UW Course Calendar Scraper
I’ve had the idea of making a self-updating, navigable tree of Waterloo courses. This is the first step. (Actually, not the first step for me. It started with Django, which had to do with my last work report’s comparison to Zen Cart. Some credit goes to Thomas Dimson for inspiration. He made the Course Qualifier.) The main idea for this step is to gather all the information to be stored in a database. With that (the idea and plan) begins the coding phase:
class UcalendarItem(Item):
course = Field()
name = Field()
desc = Field()
prereq = Field()
offered = Field()
I wanted to gather the course (“SE 101”), name (“Introduction to Methods of Software Engineering”), desc (“An introduction …”), prereq (“Software Engineering students only”), and offered (“F”) each as separate fields
In order to do that, I wrote a spider to crawl the page:
from scrapy.selector import HtmlXPathSelector
from ucalendar.items import UcalendarItem
class UcalendarSpider(BaseSpider):
domain_name = "uwaterloo.ca"
start_urls = [
"http://www.ucalendar.uwaterloo.ca/0910/COURSE/course-SE.html"
]
def parse(self, response):
hxs = HtmlXPathSelector(response)
tables = hxs.select('//table[@width="80%"]')
items = []
for table in tables:
item = UcalendarItem()
item['desc'] = table.select('tr[3]/td/text()').extract()
item['name'] = table.select('tr[2]/td/b/text()').extract()
item['course'] = table.select('tr[1]/td/b/text()').re('([A-Z]{2,5} \d{3})')
item['offered'] = table.select('tr[3]/td').re('.*\[.*Offered: (F|W|S)+,* *(F|W|S)*,* *(F|W|S)*\]')
item['prereq'] = table.select('tr[5]/td/i/text()').re('([A-Z]{2,5} \d{3})')
items.append(item)
return items
SPIDER = UcalendarSpider()
There are several things to note:
- The prereq field here cannot identify “For Software Engineering students only”. The regular expression only matches the course code.
- Offered, unlike other fields, can contain more than one item
- Prereq may be empty
Finally, the spider pipes its results to an output format.

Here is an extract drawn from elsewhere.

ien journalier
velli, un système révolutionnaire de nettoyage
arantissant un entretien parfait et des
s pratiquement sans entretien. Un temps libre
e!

CSV format meets the requirements, as it can be inserted into a database.
class CsvWriterPipeline(object):
def __init__(self):
self.csvwriter = csv.writer(open('items.csv', 'wb'))

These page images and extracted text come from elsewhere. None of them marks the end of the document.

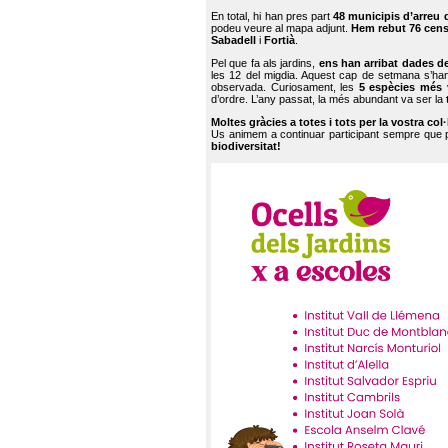
En total, hi han pres part
48 municipis d’arreu 
podeu veure al mapa adjunt.
Hem rebut 76 cen
Sabadell
i
Fortià
.
Pel que fa als jardins,
ens han arribat dades d
les 12 del migdia. Aquest cap de setmana s’han
observada. Curiosament, les
5 espècies més 
d’ordre. L’any passat, la més abundant va ser la
Moltes gràcies a totes i tots per la vostra col
Us animem a continuar participant sempre que
biodiversitat!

def process_item(self, spider, item):
try:
self.csvwriter.writerow([item['course'][0], item['name'][0], item['desc'][0], item['prereq'][0], item['offered'][0]])
except IndexError:
self.csvwriter.writerow([item['course'][0], item['name'][0], item['desc'][0], ' '.join(item['prereq']), ' '.join(item['offered'])])
return item
Two gotchas:
- Because prereq might be empty, there needs to be an exception handler
- Offered may be variable length. The list needs to be joined to output all of the terms the course is offered.
This part of the project was done in 2 hours with Scrapy. The project can be found in the downloads section.